PROBLEM:
Provide only the number of lines in the records below that contain "アパート".

SOURCE RECORDS:
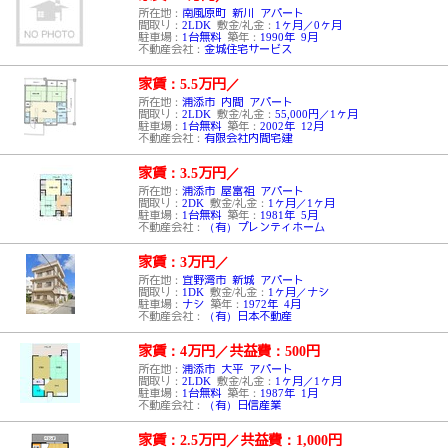
所在地：
南風原町 新川 アパート
間取り：
2LDK
敷金/礼金：
1ヶ月／0ヶ月
駐車場：
1台無料
築年：
1990年 9月
不動産会社：
金城住宅サービス
家賃：5.5万円
／
所在地：
浦添市 内間 アパート
間取り：
2LDK
敷金/礼金：
55,000円／1ヶ月
駐車場：
1台無料
築年：
2002年 12月
不動産会社：
有限会社内間宅建
家賃：3.5万円
／
所在地：
浦添市 屋富祖 アパート
間取り：
2DK
敷金/礼金：
1ヶ月／1ヶ月
駐車場：
1台無料
築年：
1981年 5月
不動産会社：
（有）プレンティホーム
家賃：3万円
／
所在地：
宜野湾市 新城 アパート
間取り：
1DK
敷金/礼金：
1ヶ月／ナシ
駐車場：
ナシ
築年：
1972年 4月
不動産会社：
（有）日本不動産
家賃：4万円
／
共益費：500円
所在地：
浦添市 大平 アパート
間取り：
2LDK
敷金/礼金：
1ヶ月／1ヶ月
駐車場：
1台無料
築年：
1987年 1月
不動産会社：
（有）日信産業
家賃：2.5万円
／
共益費：1,000円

ANSWER BOX:
5